FLUROQUINOLONES. The fluroquinolones are synthetic antibacterial agents, and not derived from bacteria. They are included here because they can be readily interchanged with traditional antibiotics. An earlier, related class of antibacterial agents, the quinolones, were not well absorbed, and could be used only to treat urinary tract infections. The fluroquinolones, which are based on the older group, are broad-spectrum bacteriocidal drugs that are chemically unrelated to the penicillins or the cephaloprosins. They are well distributed into bone tissue, and so well absorbed that in general they are as effective by the oral route as by intravenous infusion.

TETRACYCLINES. Tetracyclines got their name because they share a chemical structure that has four rings. They are derived from a species of Streptomyces bacteria. Broad-spectrum bacteriostatic agents, the tetracyclines may be effective against a wide variety of microorganisms, including rickettsia and amoebic parasites.

MACROLIDES. The macrolide antibiotics are derived from Streptomyces bacteria, and got their name because they all have a macrocyclic lactone chemical structure. Erythromycin, the prototype of this class, has a spectrum and use similar to penicillin. Newer members of the group, azithromycin and clarithyromycin, are particularly useful for their high level of lung penetration. Clarithromycin has been widely used to treat Helicobacter pylori infections, the cause of stomach ulcers.

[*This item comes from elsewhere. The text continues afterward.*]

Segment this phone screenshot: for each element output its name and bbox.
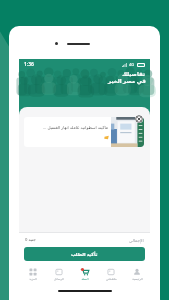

OTHERS. Other classes of antibiotics include the aminoglycosides, which are particularly useful for their effectiveness in treating Pseudomonas aeruginosa infections; the lincosamindes, clindamycin and lincomycin, which are highly active against anaerobic pathogens. There are other, individual drugs which may have utility in specific infections.

Side effects

All antibiotics cause risk of overgrowth by non-susceptible bacteria. Manufacturers list other major hazards by class; however, the health care provider should review each drug individually to assess the degree of risk. Generally, breastfeeding is not recommended while taking antibiotics because of risk of alteration to infant's intestinal flora, and risk of masking infection in the infant. Excessive or inappropriate use may promote growth of resistant pathogens.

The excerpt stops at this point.